O diálogo Ciência e Arte

Do século XIX até os nossos dias, a Ciência e a Arte se consolidaram como dois "Campos" independentes, cada um com as suas especificidades, lógicas internas, divisões, formações discursivas, relações de poder e hierarquias próprias. Para Bourdieu (1989), um Campo pode ser definido como uma rede ou como um conjunto de relações objetivas entre posições definidas a partir das diferentes posições que os atores (sujeitos, agentes ou instituições) ocupam numa determinada situação (atual ou potencial) na estrutura da distribuição das diferentes espécies de poder (ou de capital). A posse de tal capital proporciona uma posição hierárquica (dominação, subordinação, dependência, homologia etc.) em relação aos outros atores que participam do mesmo jogo. Esse poder hierárquico que é estruturado e ao mesmo tempo estrutura as ações e define as relações no campo que, por sua vez, é dinâmico e mutável, refletindo a dinâmica das posições e das relações de poder próprias a cada campo.

A concepção de arte e ciência que temos hoje reproduz não apenas o nosso habitus de classe, como também a forma como esses saberes estão estruturados na sociedade. Na acepção de Bourdieu (1989), a memória do campo é assimilada e repetida quase que automaticamente por meio do habitus, que é um sistema de disposições duradouras adquiridas pelo indivíduo durante o processo de socialização. O habitus nos fornece os esquemas de percepção e apreciação, as estruturas cognitivas e avaliadoras, os modos de compreensão e reprodução do mundo social, de modo a organizar as condições objetivas de existência em princípios de ação, percepção e reflexão quase que inconscientes. Os comportamentos e valores aprendidos são considerados como óbvios, naturais, reproduzindo as regras sem reflexão. Para aproximarmos ciência e arte, torna-se então necessário conhecermos cada Campo e, a partir daí, buscarmos outra dimensão do pensamento que possa identificar os pontos divergentes, encontrar pontos convergentes, trazer à tona o que está por trás de cada discurso, método ou teoria, de modo a conhecer melhor cada um dos dois campos para saber como entendê-los e articulá-los.

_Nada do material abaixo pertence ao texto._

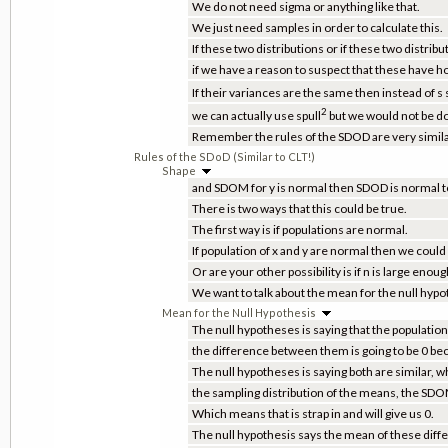
We do not need sigma or anything like that.
We just need samples in order to calculate this.
If these two distributions or if these two distribu
if we have a reason to suspect that these have
If their variances are the same then instead of s 
2
we can actually use spull
but we would not be doi
Remember the rules of the SDOD are very similar
Rules of the SDoD (Similar to CLT!)
Shape
and SDOM for y is normal then SDOD is normal t
There is two ways that this could be true.
The first way is if populations are normal.
If population of x and y are normal then we cou
Or are your other possibility is if n is large enoug
We want to talk about the mean for the null hypo
Mean for the Null Hypothesis
The null hypotheses is saying that the population 
the difference between them is going to be 0 bec
The null hypotheses is saying both are similar, 
the sampling distribution of the means, the SDOM
Which means that is strap in and will give us 0.
The null hypothesis says the mean of these differ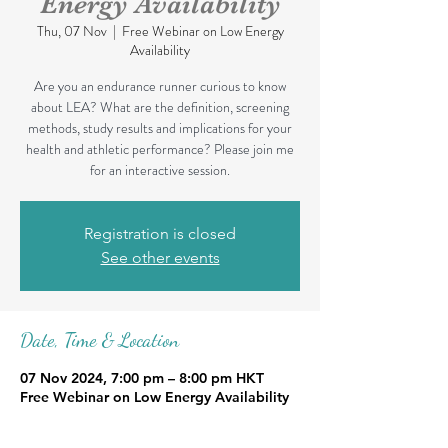
Energy Availability
Thu, 07 Nov
  |  
Free Webinar on Low Energy
Availability
Are you an endurance runner curious to know
about LEA? What are the definition, screening
methods, study results and implications for your
health and athletic performance? Please join me
for an interactive session.
Registration is closed
See other events
Date, Time & Location
07 Nov 2024, 7:00 pm – 8:00 pm HKT
Free Webinar on Low Energy Availability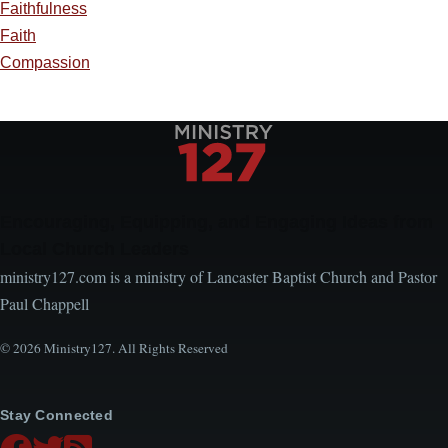
Faithfulness
Faith
Compassion
Encouraging, Equipping, and Engaging Ideas from
Local Church Leaders
ministry127.com is a ministry of Lancaster Baptist Church and Pastor
Paul Chappell
© 2026 Ministry127. All Rights Reserved
Stay Connected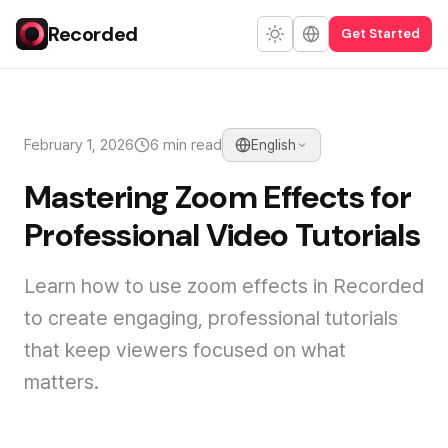
Recorded
Get Started
February 1, 2026
6 min read
English
Mastering Zoom Effects for
Professional Video Tutorials
Learn how to use zoom effects in Recorded
to create engaging, professional tutorials
that keep viewers focused on what
matters.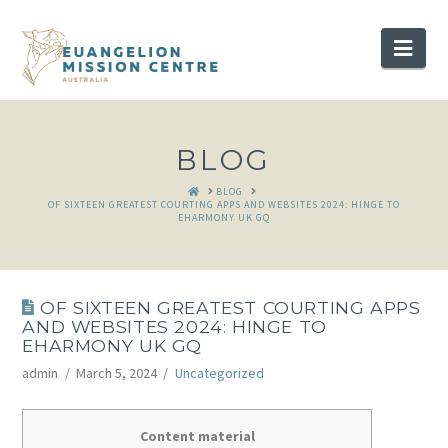
Nav
BLOG
HOME
BLOG
OF SIXTEEN GREATEST COURTING APPS AND WEBSITES 2024: HINGE TO
EHARMONY UK GQ
OF SIXTEEN GREATEST COURTING APPS
AND WEBSITES 2024: HINGE TO
EHARMONY UK GQ
admin
March 5, 2024
Uncategorized
Content material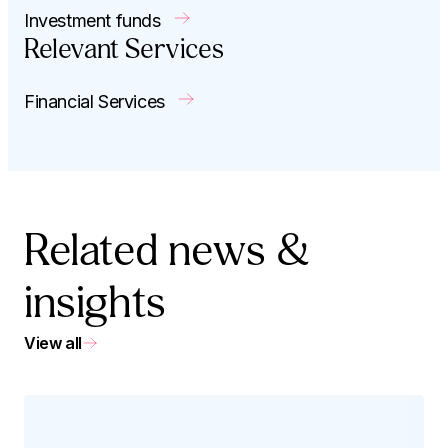
Investment funds
Relevant Services
Financial Services
Related news &
insights
View all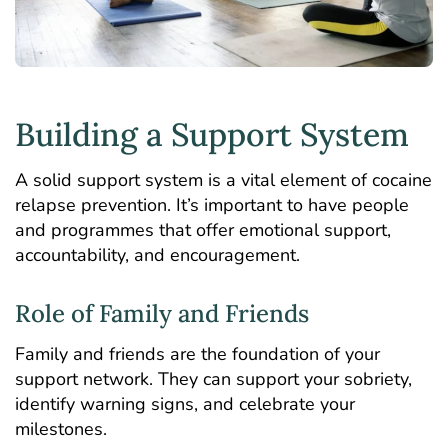
Building a Support System
A solid support system is a vital element of cocaine
relapse prevention. It’s important to have people
and programmes that offer emotional support,
accountability, and encouragement.
Role of Family and Friends
Family and friends are the foundation of your
support network. They can support your sobriety,
identify warning signs, and celebrate your
milestones.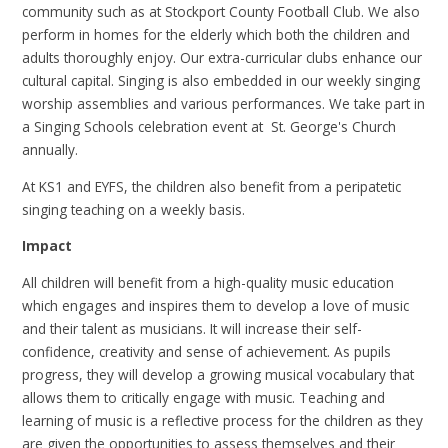
community such as at Stockport County Football Club. We also
perform in homes for the elderly which both the children and
adults thoroughly enjoy. Our extra-curricular clubs enhance our
cultural capital. Singing is also embedded in our weekly singing
worship assemblies and various performances. We take part in
a Singing Schools celebration event at St. George's Church
annually.
At KS1 and EYFS, the children also benefit from a peripatetic
singing teaching on a weekly basis.
Impact
All children will benefit from a high-quality music education
which engages and inspires them to develop a love of music
and their talent as musicians. It will increase their self-
confidence, creativity and sense of achievement. As pupils
progress, they will develop a growing musical vocabulary that
allows them to critically engage with music. Teaching and
learning of music is a reflective process for the children as they
are given the opportunities to assess themselves and their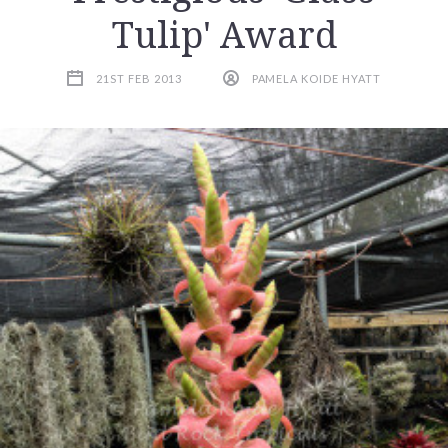
Tulip' Award
21ST FEB 2013
PAMELA KOIDE HYATT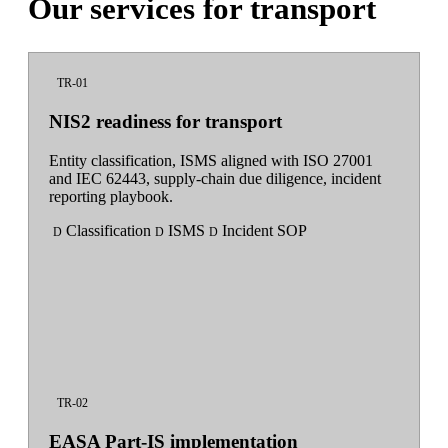
Our services for transport
TR-01
NIS2 readiness for transport
Entity classification, ISMS aligned with ISO 27001
and IEC 62443, supply-chain due diligence, incident
reporting playbook.
Classification
ISMS
Incident SOP
D
D
D
TR-02
EASA Part-IS implementation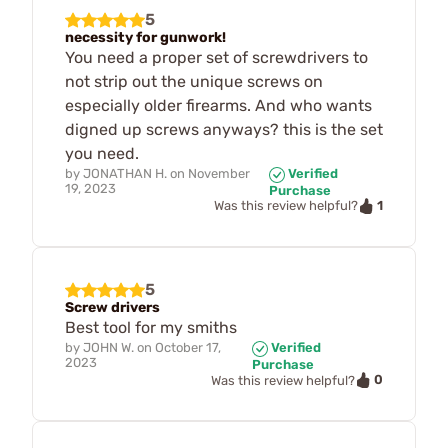
5
necessity for gunwork!
You need a proper set of screwdrivers to
not strip out the unique screws on
especially older firearms. And who wants
digned up screws anyways? this is the set
you need.
by
JONATHAN H.
on
November
Verified
19, 2023
Purchase
1
Was this review helpful?
5
Screw drivers
Best tool for my smiths
by
JOHN W.
on
October 17,
Verified
2023
Purchase
0
Was this review helpful?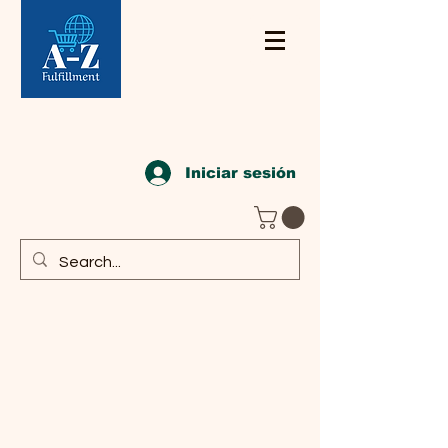
Iniciar sesión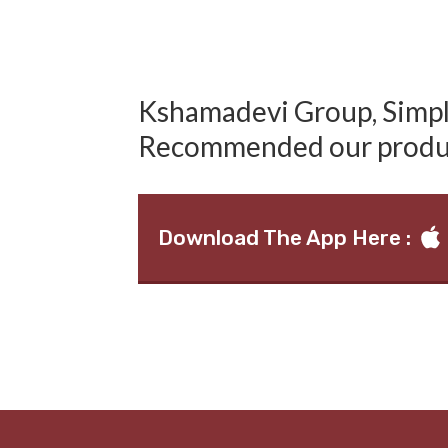
Kshamadevi Group, Simply
Recommended our produ
Download The App Here :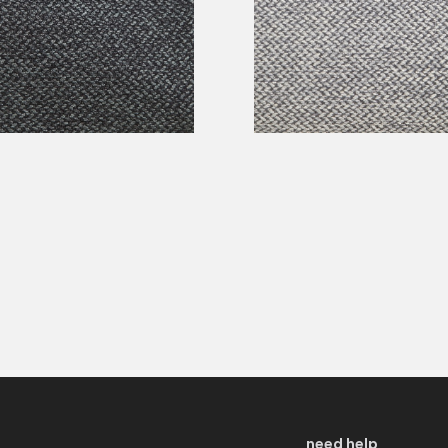
need help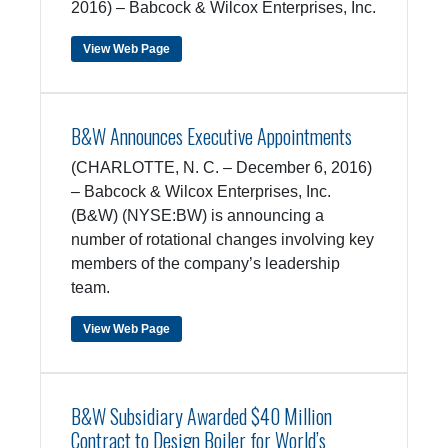
2016) – Babcock & Wilcox Enterprises, Inc.
View Web Page
B&W Announces Executive Appointments
(CHARLOTTE, N. C. – December 6, 2016)
– Babcock & Wilcox Enterprises, Inc.
(B&W) (NYSE:BW) is announcing a
number of rotational changes involving key
members of the company’s leadership
team.
View Web Page
B&W Subsidiary Awarded $40 Million
Contract to Design Boiler for World’s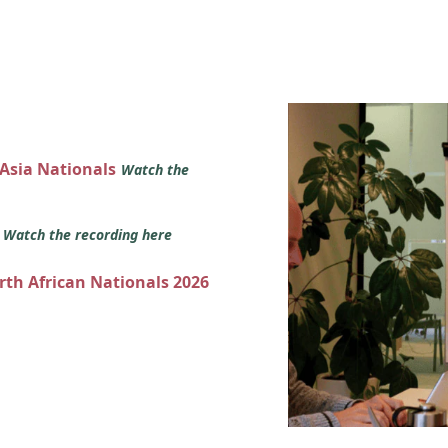
 Asia Nationals
Watch the
s
Watch the recording here
orth African Nationals 2026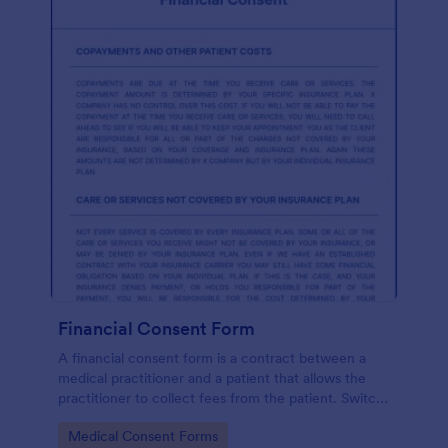
Financial Consent Form
A financial consent form is a contract between a
medical practitioner and a patient that allows the
practitioner to collect fees from the patient. Switch
online forms with Jotform!
Go to Category:
Medical Consent Forms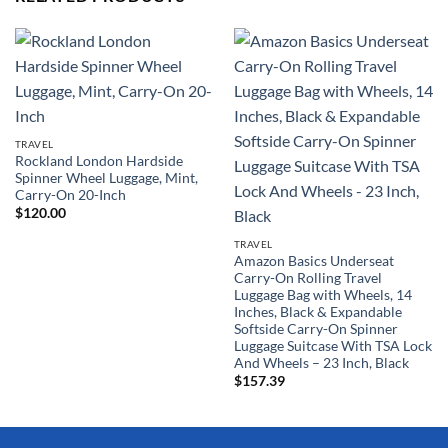
TRAVEL
Rockland London Hardside
Spinner Wheel Luggage, Mint,
Carry-On 20-Inch
$
120.00
TRAVEL
Amazon Basics Underseat
Carry-On Rolling Travel
Luggage Bag with Wheels, 14
Inches, Black & Expandable
Softside Carry-On Spinner
Luggage Suitcase With TSA Lock
And Wheels – 23 Inch, Black
$
157.39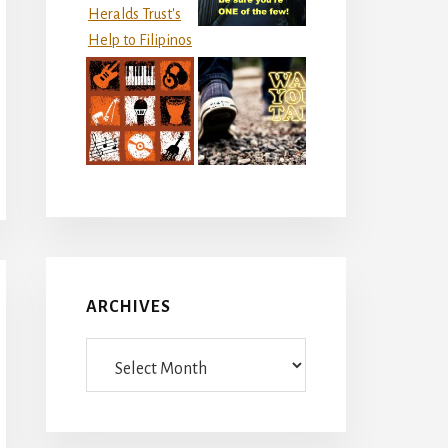
ARCHIVES
Archives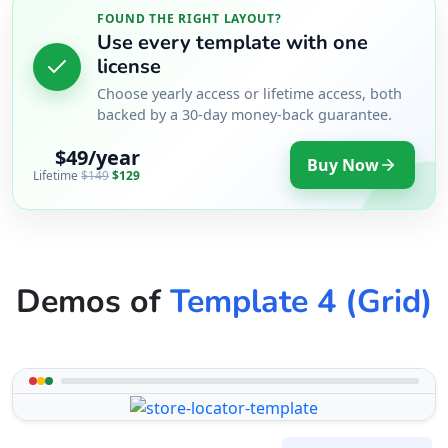
FOUND THE RIGHT LAYOUT?
Use every template with one
license
Choose yearly access or lifetime access, both
backed by a 30-day money-back guarantee.
$49/year
Buy Now
Lifetime
$149
$129
Demos of
Template 4 (Grid)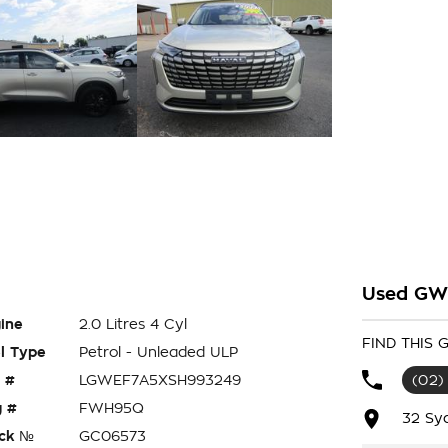
Used GWM
ine
2.0 Litres 4 Cyl
FIND THIS
l Type
Petrol - Unleaded ULP
 #
LGWEF7A5XSH993249
(02)
 #
FWH95Q
32 Sy
ck №
GC06573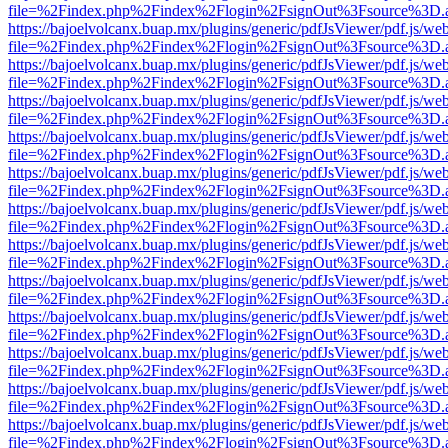
file=%2Findex.php%2Findex%2Flogin%2FsignOut%3Fsource%3D.ame
https://bajoelvolcanx.buap.mx/plugins/generic/pdfJsViewer/pdf.js/we
file=%2Findex.php%2Findex%2Flogin%2FsignOut%3Fsource%3D.ame
https://bajoelvolcanx.buap.mx/plugins/generic/pdfJsViewer/pdf.js/we
file=%2Findex.php%2Findex%2Flogin%2FsignOut%3Fsource%3D.ame
https://bajoelvolcanx.buap.mx/plugins/generic/pdfJsViewer/pdf.js/we
file=%2Findex.php%2Findex%2Flogin%2FsignOut%3Fsource%3D.ame
https://bajoelvolcanx.buap.mx/plugins/generic/pdfJsViewer/pdf.js/we
file=%2Findex.php%2Findex%2Flogin%2FsignOut%3Fsource%3D.ame
https://bajoelvolcanx.buap.mx/plugins/generic/pdfJsViewer/pdf.js/we
file=%2Findex.php%2Findex%2Flogin%2FsignOut%3Fsource%3D.ame
https://bajoelvolcanx.buap.mx/plugins/generic/pdfJsViewer/pdf.js/we
file=%2Findex.php%2Findex%2Flogin%2FsignOut%3Fsource%3D.ame
https://bajoelvolcanx.buap.mx/plugins/generic/pdfJsViewer/pdf.js/we
file=%2Findex.php%2Findex%2Flogin%2FsignOut%3Fsource%3D.ame
https://bajoelvolcanx.buap.mx/plugins/generic/pdfJsViewer/pdf.js/we
file=%2Findex.php%2Findex%2Flogin%2FsignOut%3Fsource%3D.ame
https://bajoelvolcanx.buap.mx/plugins/generic/pdfJsViewer/pdf.js/we
file=%2Findex.php%2Findex%2Flogin%2FsignOut%3Fsource%3D.ame
https://bajoelvolcanx.buap.mx/plugins/generic/pdfJsViewer/pdf.js/we
file=%2Findex.php%2Findex%2Flogin%2FsignOut%3Fsource%3D.ame
https://bajoelvolcanx.buap.mx/plugins/generic/pdfJsViewer/pdf.js/we
file=%2Findex.php%2Findex%2Flogin%2FsignOut%3Fsource%3D.ame
https://bajoelvolcanx.buap.mx/plugins/generic/pdfJsViewer/pdf.js/we
file=%2Findex.php%2Findex%2Flogin%2FsignOut%3Fsource%3D.ame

O processo de industrialização da ciência e de mercantilização da arte refletem, cada um a seu modo, os compromissos desses campos com os centros de decisão do poder econômico, social e político, que cada vez mais vão influenciar, interferir, intermediar, direcionar e definir as "prioridades" do pensamento científico. Bourdieu (2004) afirma que o campo científico é um mundo social e, como tal, faz imposições, solicitações – que são, no entanto, relativamente independentes das pressões do mundo social global que o envolve. Contudo, essa independência é sempre relativa, o grau de autonomia ou heteronomia de um campo se dá de acordo com a sua capacidade de negociação com o mundo exterior e peso político ou econômico na hora da decisão.

O campo científico é um campo de forças e, como tal, a dinâmica e a importância social de seus atores influenciam no que ele pode ou não fazer. É a posição que eles ocupam na estrutura social que determina ou orienta suas tomadas de posição. A estruturação interna do campo pode ser determinada pela distribuição do capital científico dentro do campo, mas ela também sofre influência dos fatores externos. Segundo Bourdieu (2004), os agentes (indivíduos ou instituições) caracterizados pelo volume de seu capital determinam a estrutura do campo em proporção ao seu peso, que depende do peso de todos os outros agentes, isto é, de todo o espaço. Dessa forma, a racionalidade científica e a produção artística estão impregnadas das questões existentes nas suas bases sociais, visto que elas sofrem os efeitos políticos e econômicos das suas formas de inserção na vida social.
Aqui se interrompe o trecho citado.